Lemuel Allen Farm and Mathias Wolf Farm were listed on the National Register of Historic Places in 2016.

==Geography==
According to the 2010 census, the township has a total area of 58 sqmi, of which 57.41 sqmi (or 98.98%) is land and 0.59 sqmi (or 1.02%) is water. The streams of Bee Camp Creek, Big Clifty Creek, Crooked Creek, Deans Branch, Dry Fork, Eagle Hollow Creek, Little Clifty Creek, Little Crooked Creek, Razor's Fork, Schnapps Creek, Turkey Run (usually called Turkey Branch locally), West Fork of the Indian-Kentuck Creek and Wolf Run run through this township.

===Cities and towns===
- Madison (the county seat)

===Extinct towns===
- North Madison
- Ringwald
- Wirt
- Wirt Station

===Adjacent townships===
- Monroe Township (north)
- Shelby Township (northeast)
- Milton Township (east)
- Hanover Township (southwest)
- Republican Township (west)
- Smyrna Township (west)
- Lancaster Township (northwest)

===Cemeteries===
The township contains these cemeteries: Booth, Craig, Bramwell, Brisbane, Brown-Bacon, Bryner, Fairmount, Graysville (Miller), Higbie, Indiana Veterans Memorial Cemetery, Jewish, Lund, Minor, Monroe, Olive Branch, Olive Branch, Paul, Pleasant Ridge (Reul), Rykers Ridge Baptist (Old and New), Saint Anthony Roman Catholic, Saint Josephs Roman Catholic, Saint Patricks Roman Catholic, Springdale, Thomas, Underwood, Wirt Baptist and Woodfill.

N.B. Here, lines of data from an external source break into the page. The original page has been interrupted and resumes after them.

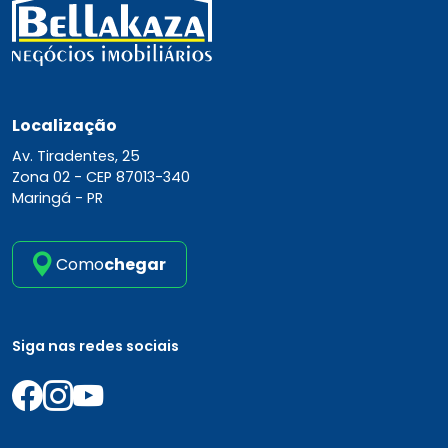
Localização
Av. Tiradentes, 25
Zona 02 -
CEP 87013-340
Maringá - PR
Como
chegar
Siga nas redes sociais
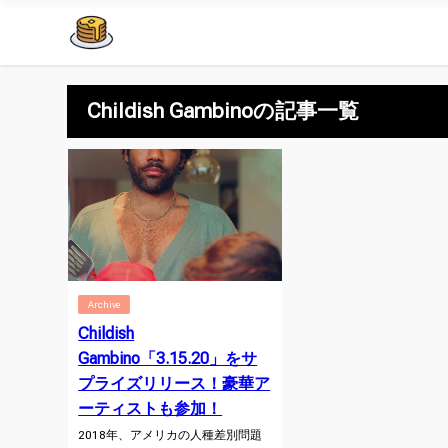
Childish Gambinoの記事一覧
Archive
Childish
Gambino「3.15.20」をサ
プライズリリース！豪華ア
ーティストも参加！
2018年、アメリカの人種差別問題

The Baxter, Bayless, Big Creek, Craig (another Craig Cemetery), Marble Corner, Marble Valley, Monroe and Mt. Monroe cemeteries were relocated to an area just south of Fairmount Cemetery in 1941 when the former Jefferson Proving Ground was created. Bayless was originally in the northern part of the township. The Baxter, Big Creek, Marble Valley, Monroe and Mt. Monroe cemeteries had been in Monroe Township. Marble Corner was relocated from Shelby Township, Ripley County. Some graves from St. Magdalene cemetery were moved from the original site in the same township to St. Patrick's cemetery. The Lund family cemetery, originally located near the Ohio River was moved to the Bayless Cemetery about 1951 during the construction of the Indiana-Kentucky Electric Corp. power plant. Many of the graves in the Old Third Street Cemetery in downtown Madison relocated to Fairmount Cemetery on the Madison hilltop in the 1800s.

===Major highways===
- U.S. Route 421
- Indiana State Road 7
- Indiana State Road 56
- Indiana State Road 62

===Airports and landing strips===
- Madison Municipal Airport

==Education==
It is in the Madison Consolidated Schools school district.

The zoned MCS elementary schools that cover sections of the township are Anderson, Lydia Middleton, and Rykers Ridge. The zoned secondary schools of the Madison district are Madison Junior High School and Madison Consolidated High School.